I shifted from telling the story of a relationship we didn’t have, to denying the fact that something was there.
“It’s nothing,” I told a co-worker, when she asked me what happened to the guy from the beach.
“I mean, I saw him last week, but there’s nothing going on.”
Back in the hot tub, at half past dark, I’m still caught in the newness of knowing this man and sitting beside him in slippery skin. Submerged in warmth and surrounded by night, I don’t realize that we’re on opposite trajectories, that this moment of convergence will not last for long.
I struggle to be silent. I struggle to stay still. Instead I ask questions and tell stories.
“I mean, I’m just a girl that you met on a beach,” I say.
I say it like it’s a statement, but it’s not. It’s a question I’ve been asking since the day we first met. Am I just a girl? Just a thing in a moment?
I want him to say no. I want him to tell me I’m special. I want him to say that I mean something to him.
Instead, he shifts focus.
“We must have had very different experiences of that moment,” he says.

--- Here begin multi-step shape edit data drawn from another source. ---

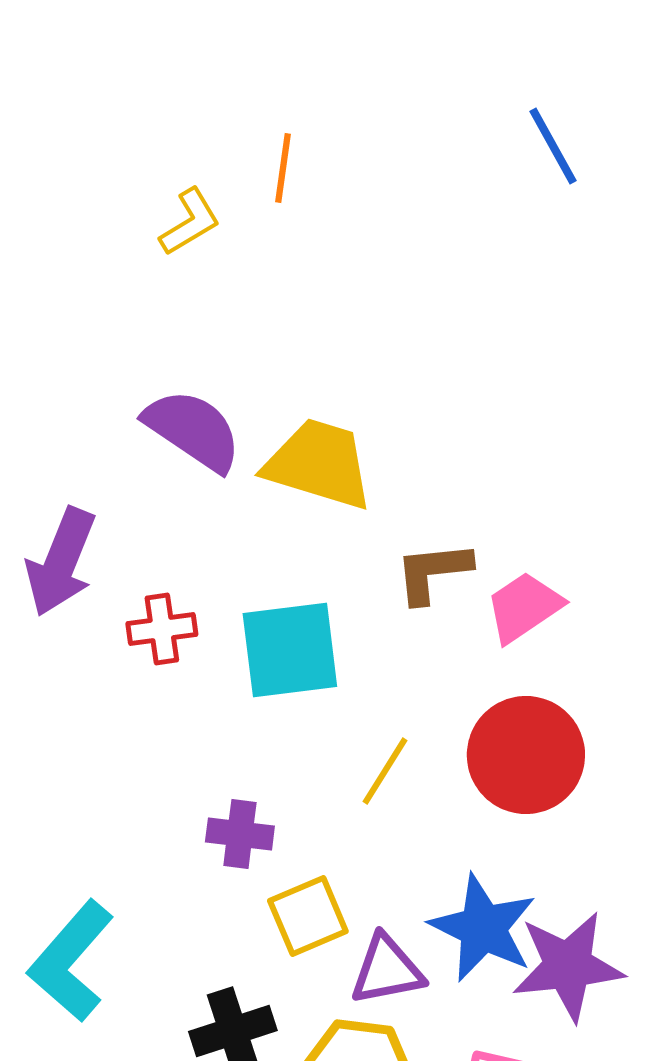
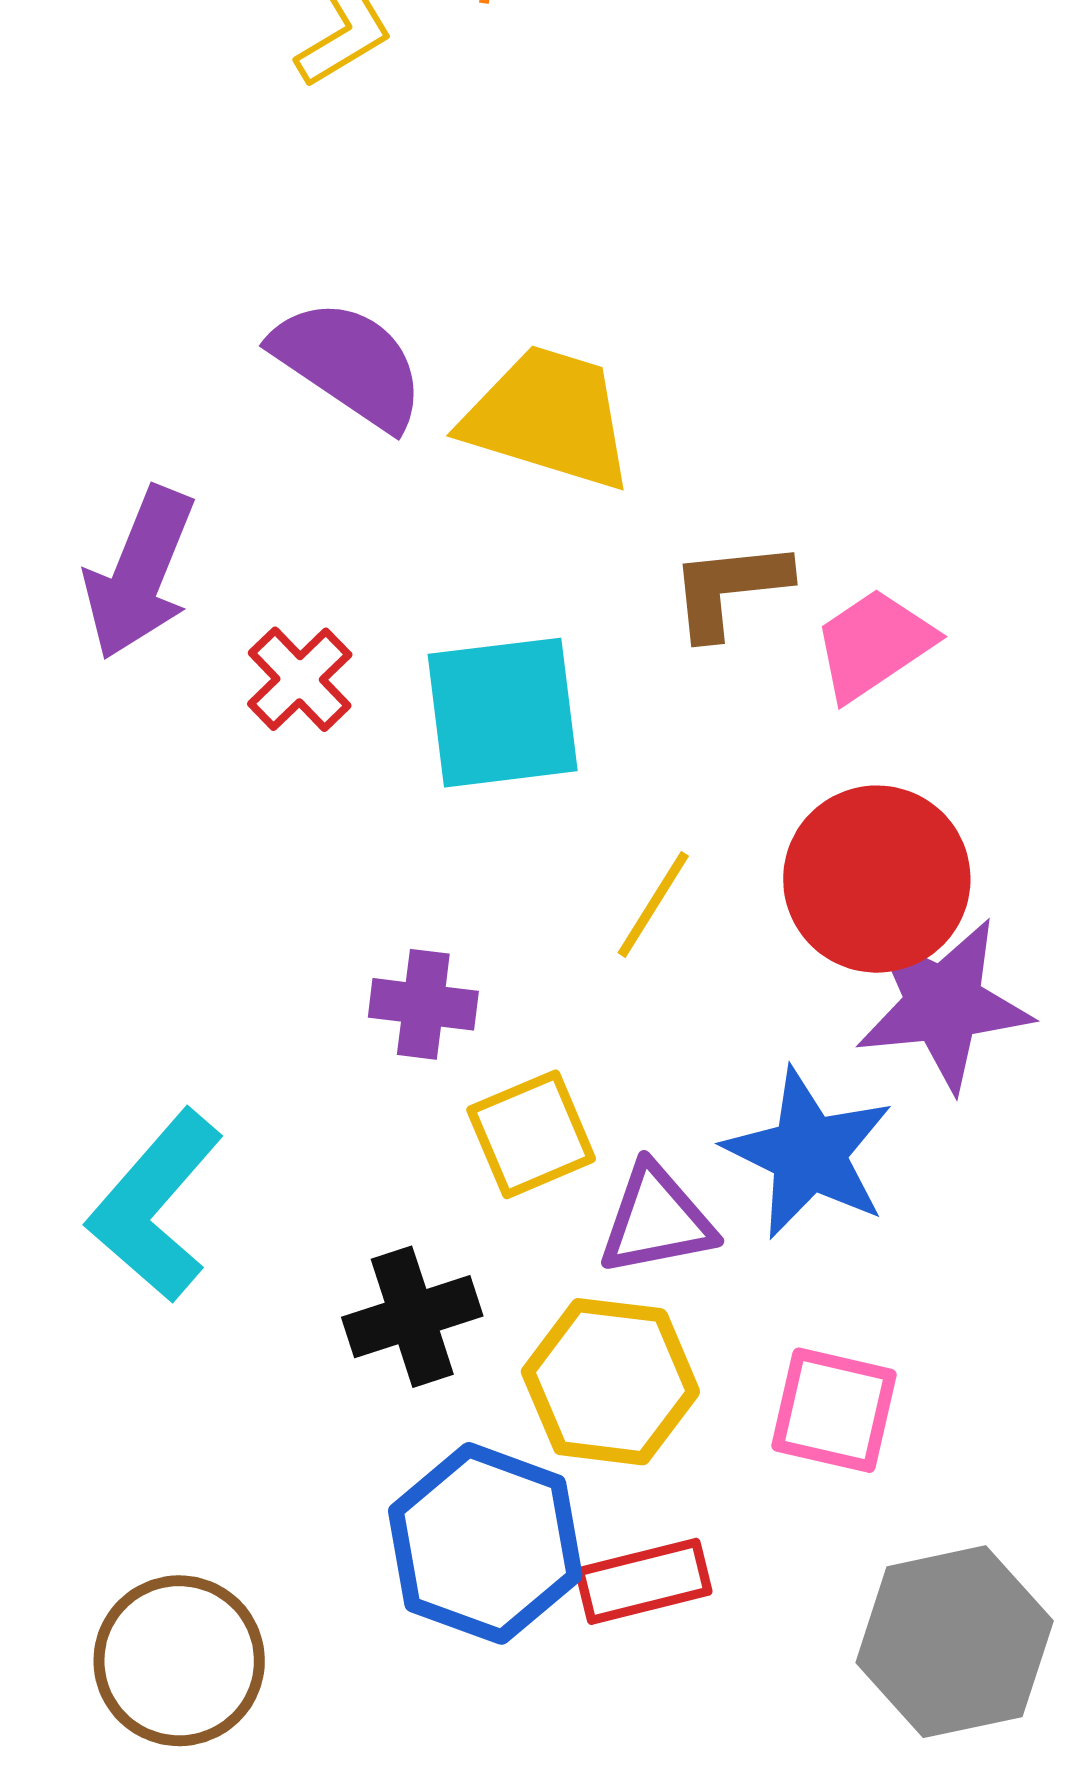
red cross: (162, 629) -> (300, 679), turned -36
purple star: (568, 966) -> (943, 1004), moved

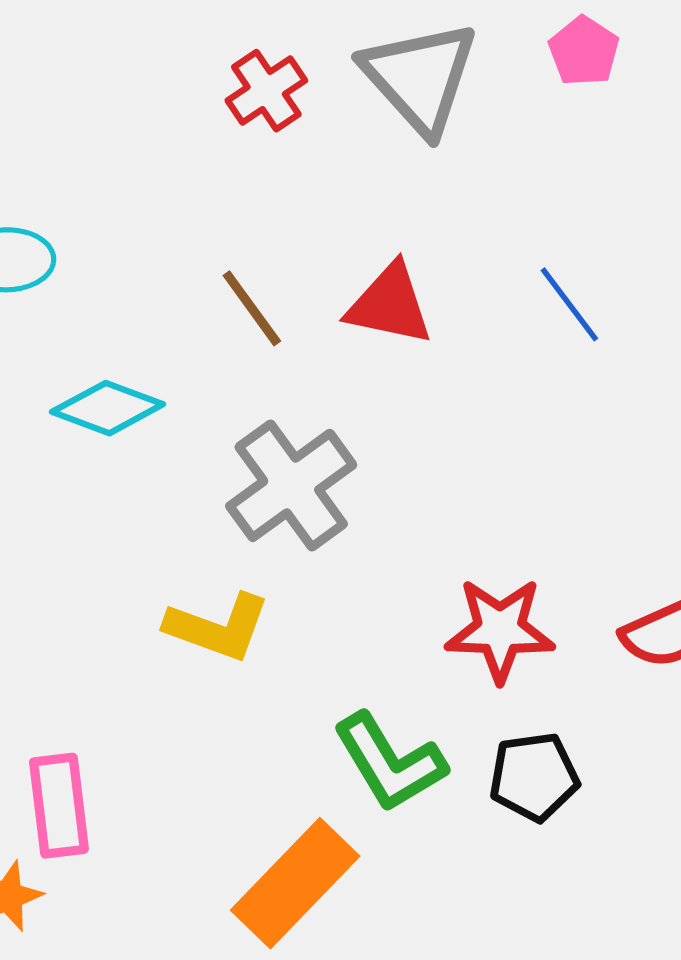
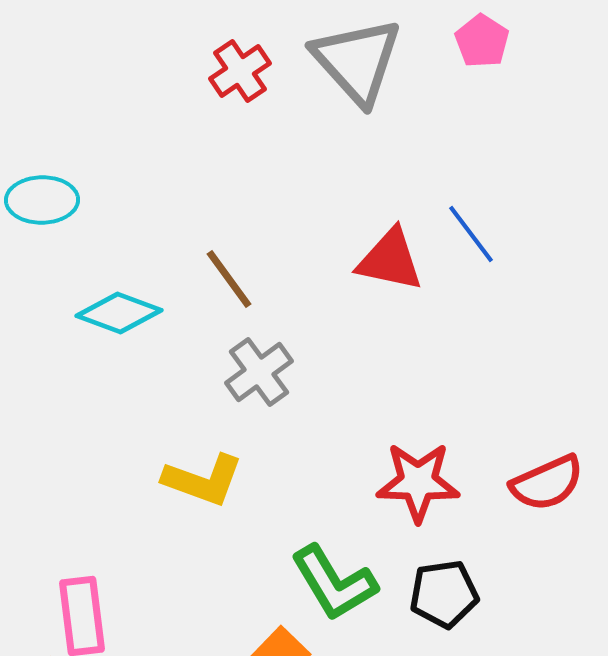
red triangle: (390, 304) -> (390, 260), moved
brown line: (252, 308) -> (229, 279), moved
gray cross: (291, 485) -> (259, 372), size x0.7

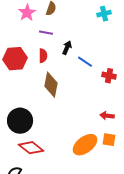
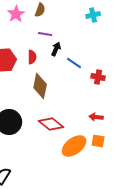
purple line: (46, 33) -> (45, 34), moved
red diamond: (31, 148) -> (51, 124), moved

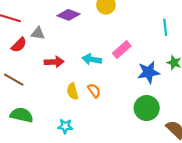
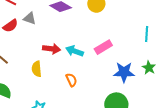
red arrow: (54, 62) -> (52, 49), moved
yellow semicircle: (73, 91) -> (37, 69), moved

Then he makes his remark about the difference between story and experience, and I stop short.
Story is the language that my heart and soul speak. It is the hum that keeps going when the world falls silent, the rhythm that drives when I want to give up. Story is woven in my work, it’s the substance of self. I can’t even guess how I’d parse it all out, or what will be left if I do.
Of all the ways that I’ll be challenged by this man, this will be the most important, though it will take me a long time to realize it.
I will absorb his music, long for his presence, fall in rhythm with his breathing, and develop a fascination for the photos of trees that we send back and forth. But more importantly, I will begin to really learn what it means to be present. I will realize that it is possible to get so caught up in telling stories and following scripts that you miss the actual experience of existence. There is no “just” to being a girl on a beach or a thing in a moment. That is the substance of life.
Sometimes a story has a clear start and finish, and sometimes it is just a string of experiences, of things in moments that wash from one to the next like the sand in the waves, falling into each other in movements that make up a shore with indefinite end.